8. Cost Optimisation
- Resource Usage Efficiency:
- Azure services must be configured to use cost-effective resources, with cost management policies in place to avoid unnecessary expenses. For example, Azure Synapse compute resources should be paused during off-peak hours to minimise costs.
- Data lifecycle policies in ADLS-Gen2 should archive older, infrequently accessed data to lower-cost storage tiers (e.g., cool or archive).
- Cost Monitoring:
- Set up cost alerts using Azure Cost Management to monitor usage and avoid unexpected overspends. Regular cost reviews should be conducted to identify areas of potential savings.
9. Interoperability
- External System Integration:
- The system must support integration with external systems such as third-party APIs or on-premise databases, with Azure Data Factory handling connectivity and orchestration.

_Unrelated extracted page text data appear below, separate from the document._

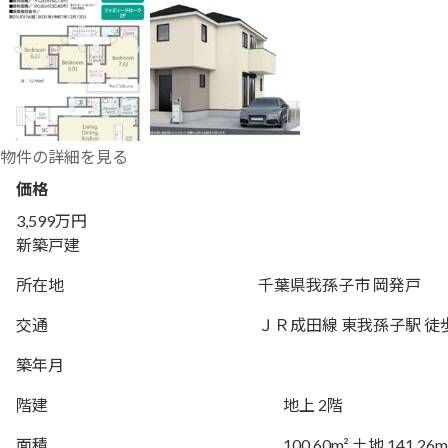
物件の詳細を見る
価格
3,599万円
新築戸建
所在地
千葉県我孫子市 岡発戸
交通
ＪＲ成田線 東我孫子駅 徒
築年月
階建
地上 2階
面積
100.60m² 土地 141.26m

- Data exchange formats such as JSON, Parquet, or CSV should be supported to ensure compatibility across various platforms and services.
10. Licensing
When building a data estate on Azure using services such as Azure Data Lake Storage (ADLS) Gen2, Azure Synapse, Azure Data Factory, and Power BI, it’s essential to understand the licensing models and associated costs for each service. Azure’s licensing follows a pay-as-you-go model, offering flexibility, but it requires careful management to avoid unexpected costs. Below are some key licensing considerations for each component:
- Azure Data Lake Storage (ADLS) Gen2:
- Storage Costs: ADLS Gen2 charges are based on the volume of data stored and the access tier selected (hot, cool, or archive). The hot tier, offering low-latency access, is more expensive, while the cool and archive tiers are more cost-effective but designed for infrequently accessed data.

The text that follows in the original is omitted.